▶ **Required work**
Please filter the listing below and copy out the lines that hold "como".

▶ **Stored data**
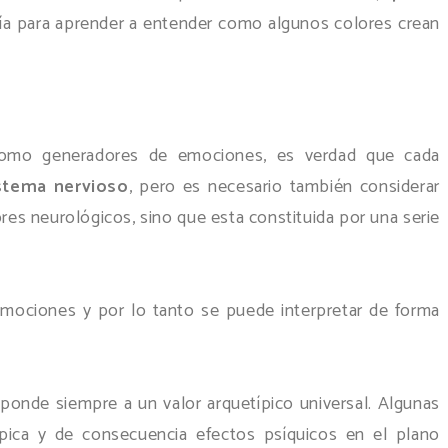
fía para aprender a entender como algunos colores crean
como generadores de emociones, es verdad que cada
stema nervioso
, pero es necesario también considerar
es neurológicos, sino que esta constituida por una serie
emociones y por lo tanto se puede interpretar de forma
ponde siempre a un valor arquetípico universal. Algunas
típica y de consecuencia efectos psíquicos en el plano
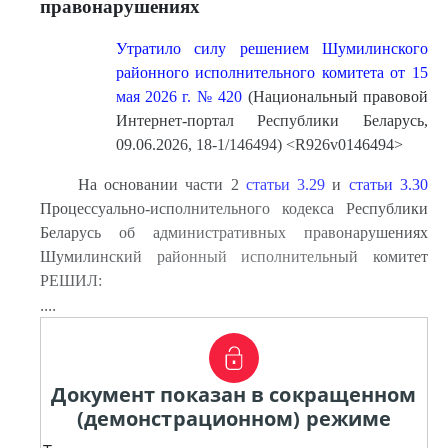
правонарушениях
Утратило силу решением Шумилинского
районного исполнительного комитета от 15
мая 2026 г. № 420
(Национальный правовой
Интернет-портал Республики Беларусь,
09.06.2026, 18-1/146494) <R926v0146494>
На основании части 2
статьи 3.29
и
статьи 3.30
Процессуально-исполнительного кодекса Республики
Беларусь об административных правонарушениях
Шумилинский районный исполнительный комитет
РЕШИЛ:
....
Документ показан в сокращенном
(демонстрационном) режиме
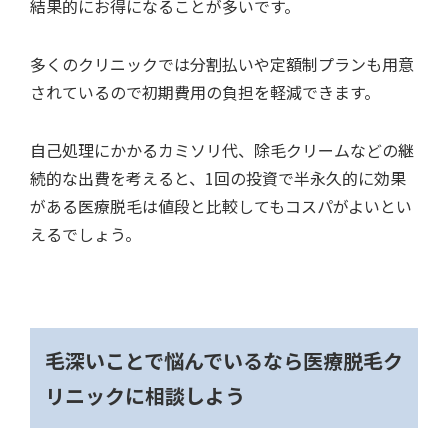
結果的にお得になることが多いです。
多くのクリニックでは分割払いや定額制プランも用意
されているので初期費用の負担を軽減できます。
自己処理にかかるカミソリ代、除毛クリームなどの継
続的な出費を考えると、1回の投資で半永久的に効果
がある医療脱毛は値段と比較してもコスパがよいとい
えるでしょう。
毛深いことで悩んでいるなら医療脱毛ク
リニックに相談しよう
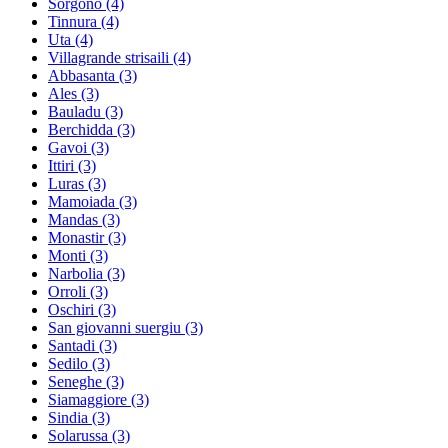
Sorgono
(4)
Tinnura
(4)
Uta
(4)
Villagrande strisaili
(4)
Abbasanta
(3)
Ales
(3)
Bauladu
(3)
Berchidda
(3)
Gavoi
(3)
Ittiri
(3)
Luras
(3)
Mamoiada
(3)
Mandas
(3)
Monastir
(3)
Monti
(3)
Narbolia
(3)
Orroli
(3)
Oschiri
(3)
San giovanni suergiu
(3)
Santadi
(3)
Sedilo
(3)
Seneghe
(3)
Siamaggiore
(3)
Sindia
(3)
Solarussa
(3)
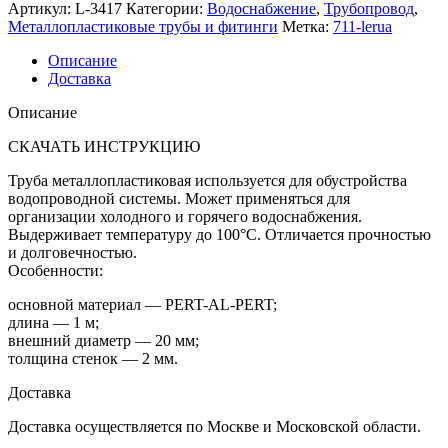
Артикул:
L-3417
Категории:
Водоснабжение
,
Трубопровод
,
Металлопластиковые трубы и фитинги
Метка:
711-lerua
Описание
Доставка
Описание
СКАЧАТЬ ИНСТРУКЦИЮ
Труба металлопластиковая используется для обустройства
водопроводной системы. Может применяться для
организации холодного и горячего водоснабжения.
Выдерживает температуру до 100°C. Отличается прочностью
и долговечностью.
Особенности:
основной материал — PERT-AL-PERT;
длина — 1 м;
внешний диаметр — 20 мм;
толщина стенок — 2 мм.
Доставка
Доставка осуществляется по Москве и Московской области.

▶ **Response to the exercise**
fía para aprender a entender como algunos colores crean
como generadores de emociones, es verdad que cada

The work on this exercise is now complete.